===== Extracted data =====

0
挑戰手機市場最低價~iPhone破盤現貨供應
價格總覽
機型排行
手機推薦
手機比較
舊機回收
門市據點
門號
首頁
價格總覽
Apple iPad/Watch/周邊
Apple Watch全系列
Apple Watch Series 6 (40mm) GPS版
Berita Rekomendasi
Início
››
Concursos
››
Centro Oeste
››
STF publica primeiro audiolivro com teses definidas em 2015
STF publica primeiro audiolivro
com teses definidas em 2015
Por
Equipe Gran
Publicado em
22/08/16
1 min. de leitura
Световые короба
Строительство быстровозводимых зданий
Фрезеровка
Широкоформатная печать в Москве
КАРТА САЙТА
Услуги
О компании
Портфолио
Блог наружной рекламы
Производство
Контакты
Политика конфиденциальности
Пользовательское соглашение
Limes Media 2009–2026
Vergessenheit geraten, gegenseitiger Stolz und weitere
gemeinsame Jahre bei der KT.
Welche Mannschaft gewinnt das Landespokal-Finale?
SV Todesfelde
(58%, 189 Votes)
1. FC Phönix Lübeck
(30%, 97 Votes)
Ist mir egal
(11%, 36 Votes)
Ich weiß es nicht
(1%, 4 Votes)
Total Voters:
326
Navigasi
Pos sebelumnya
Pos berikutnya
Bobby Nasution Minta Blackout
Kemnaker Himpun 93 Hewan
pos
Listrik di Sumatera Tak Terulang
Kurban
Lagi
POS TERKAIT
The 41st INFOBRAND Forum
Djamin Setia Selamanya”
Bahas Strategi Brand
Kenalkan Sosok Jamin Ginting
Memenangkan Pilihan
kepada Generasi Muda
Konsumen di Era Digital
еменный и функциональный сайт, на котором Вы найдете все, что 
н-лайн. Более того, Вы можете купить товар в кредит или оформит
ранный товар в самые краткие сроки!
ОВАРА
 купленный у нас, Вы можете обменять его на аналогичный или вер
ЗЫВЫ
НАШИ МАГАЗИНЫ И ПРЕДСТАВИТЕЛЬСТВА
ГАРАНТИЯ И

=====

● **Task brief**
Copy the data above. Keep each line exact.

● **Result for this task**
0
挑戰手機市場最低價~iPhone破盤現貨供應
價格總覽
機型排行
手機推薦
手機比較
舊機回收
門市據點
門號
首頁
價格總覽
Apple iPad/Watch/周邊
Apple Watch全系列
Apple Watch Series 6 (40mm) GPS版
Berita Rekomendasi
Início
››
Concursos
››
Centro Oeste
››
STF publica primeiro audiolivro com teses definidas em 2015
STF publica primeiro audiolivro
com teses definidas em 2015
Por
Equipe Gran
Publicado em
22/08/16
1 min. de leitura
Световые короба
Строительство быстровозводимых зданий
Фрезеровка
Широкоформатная печать в Москве
КАРТА САЙТА
Услуги
О компании
Портфолио
Блог наружной рекламы
Производство
Контакты
Политика конфиденциальности
Пользовательское соглашение
Limes Media 2009–2026
Vergessenheit geraten, gegenseitiger Stolz und weitere
gemeinsame Jahre bei der KT.
Welche Mannschaft gewinnt das Landespokal-Finale?
SV Todesfelde
(58%, 189 Votes)
1. FC Phönix Lübeck
(30%, 97 Votes)
Ist mir egal
(11%, 36 Votes)
Ich weiß es nicht
(1%, 4 Votes)
Total Voters:
326
Navigasi
Pos sebelumnya
Pos berikutnya
Bobby Nasution Minta Blackout
Kemnaker Himpun 93 Hewan
pos
Listrik di Sumatera Tak Terulang
Kurban
Lagi
POS TERKAIT
The 41st INFOBRAND Forum
Djamin Setia Selamanya”
Bahas Strategi Brand
Kenalkan Sosok Jamin Ginting
Memenangkan Pilihan
kepada Generasi Muda
Konsumen di Era Digital
еменный и функциональный сайт, на котором Вы найдете все, что 
н-лайн. Более того, Вы можете купить товар в кредит или оформит
ранный товар в самые краткие сроки!
ОВАРА
 купленный у нас, Вы можете обменять его на аналогичный или вер
ЗЫВЫ
НАШИ МАГАЗИНЫ И ПРЕДСТАВИТЕЛЬСТВА
ГАРАНТИЯ И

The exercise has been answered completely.